Australian pension tax reforms are approved
- allows for pensioners to make, "approximation" to concessional contributions with balance below 500,000 Australian dollars;
- introduce the maximum amount of the transfer balance of 1.6 million Australian dollars, sets the amount of restriction, which person can transfer into the pension phase of the non-taxable income;
- removes "10 percent rule" (the profitable test) to provide equal conditions for access to pension fund
- contributions of tax benefits, irrespective of a situation of employment person;
- introduces tax compensation of the pension low income.
On November 23 the amendment of Treasurer laws (fair and stable pension) the bill of 2016 and contributions to the pension fund (excess tax balance transfer) taxation bill in 2016 was adopted.

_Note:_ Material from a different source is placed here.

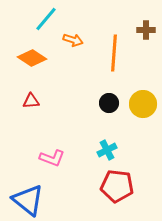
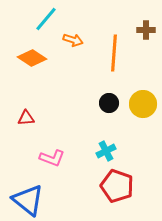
red triangle: moved 5 px left, 17 px down
cyan cross: moved 1 px left, 1 px down
red pentagon: rotated 12 degrees clockwise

In joint release, the Treasurer Scott Morrison and the minister of the income Kelly O'Dwyer told: "The package of proposals on reform of pension fund contributions, the best purpose of tax benefits to make our pension system fair and stable as aging of the population and tax difficulties increase."
The legislation performs following operations:
Such measures will come into force since July 1, 2017.
"Ninety six percent of people of the pension fund won't depend on these changes or will be more provided. Most of four percent of people who exert adverse impact on these changes hardly will rely on an old-age pension", ministers added.